Desde la cárcel de “Las Tres Torres”, en Barquisimeto, el general Eustoquio Gómez —presidente del estado Lara y ejecutor feroz del régimen— ordenó trasladar a los insurgentes al Castillo Libertador. No sería un traslado; sería un escarmiento.

Los prisioneros fueron conducidos en vagones adaptados del Ferrocarril Bolívar hasta Tucacas. Desde el pequeño puerto falconiano fueron subidos, encadenados entre sí como una cadena humana, al buque de la Marina de Guerra “José Félix Ribas”. Arrinconados en la cubierta, expuestos al sol y al salitre, soportaron el viaje sobre pasillos atestados mientras el mar embravecido golpeaba el casco.

Tras cuatro horas de navegación, el barco atracó en el canal de Puerto Cabello. En el muelle de La Planchita se duplicó la guardia. La fila de prisioneros políticos, todos exhaustos, arrastrando sus alpargatas rotas por una vía interminable hasta las tenebrosas bóvedas del castillo del puerto.

Lozada, ya debilitado por las jornadas de campaña y la falta de alimento, comenzó a experimentar un deterioro acelerado.

Los últimos días

El recordado cronista porteño Miguel Elías Dao —testigo excepcional del horror del presidio— dejó la descripción más sobrecogedora de la agonía de Lozada. Según su pluma, Alcides no resistió el duro cautiverio en los calabozos del Rastrillo. Hablaba de él como “un hombre de extraordinaria sensibilidad” cuya fragilidad física, sumada a la brutalidad de los carceleros, terminó por convertirlo “en un guiñapo humano”.

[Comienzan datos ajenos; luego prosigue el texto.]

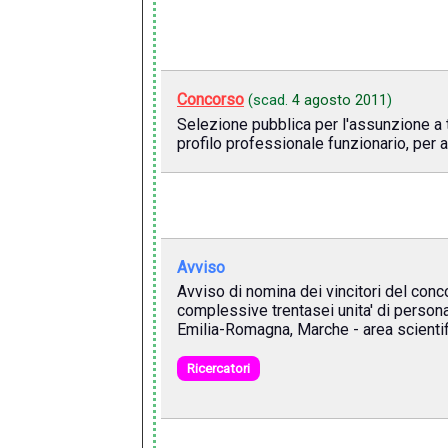
Concorso
(scad.
4 agosto 2011
)
Selezione pubblica per l'assunzione a t
profilo professionale funzionario, per at
Avviso
Avviso di nomina dei vincitori del conc
complessive trentasei unita' di personal
Emilia-Romagna, Marche - area scientif
Ricercatori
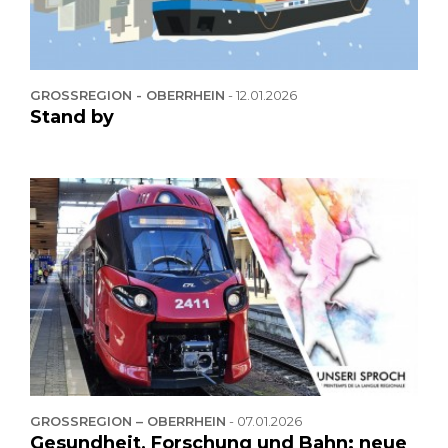
GROSSREGION - OBERRHEIN
-
12.01.2026
Stand by
GROSSREGION – OBERRHEIN
-
07.01.2026
Gesundheit, Forschung und Bahn: neue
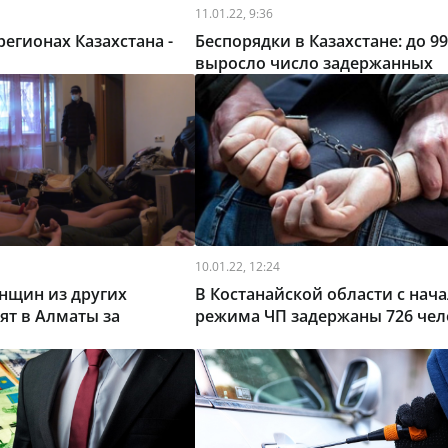
11.01.22, 9:36
регионах Казахстана -
Беспорядки в Казахстане: до 9
выросло число задержанных
10.01.22, 12:24
нщин из других
В Костанайской области с нач
ят в Алматы за
режима ЧП задержаны 726 чел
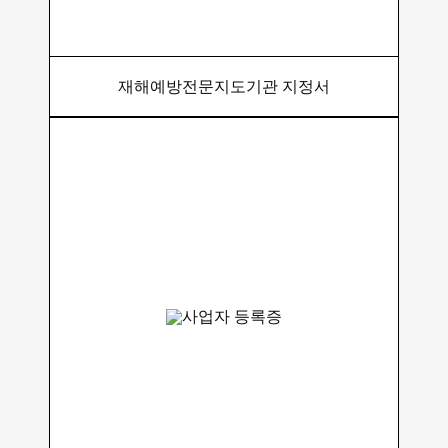
재해예방전문지도기관 지정서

Una noche de 1931, a la hora en que se cerraban las rejas, sintió la presencia de la muerte. Sus compañeros pidieron a gritos que se le quitaran los grillos, pero nadie respondió. Arriba, sobre las murallas, un centinela con un viejo máuser miraba el horizonte, indiferente.

Al amanecer, cuando la corneta anunció la diana, lo encontraron sin vida sobre una cobija. El cadáver fue liberado de sus hierros a mandarriazos y cincel. Alcides Lozada había emprendido su viaje final a la eternidad.

El régimen no permitió duelo, ni registro, ni entierro. Temiendo la propagación de la tifoidea, su cuerpo fue arrojado al Mar Caribe. Nunca hubo tumba. Nunca hubo acta. Solo memoria.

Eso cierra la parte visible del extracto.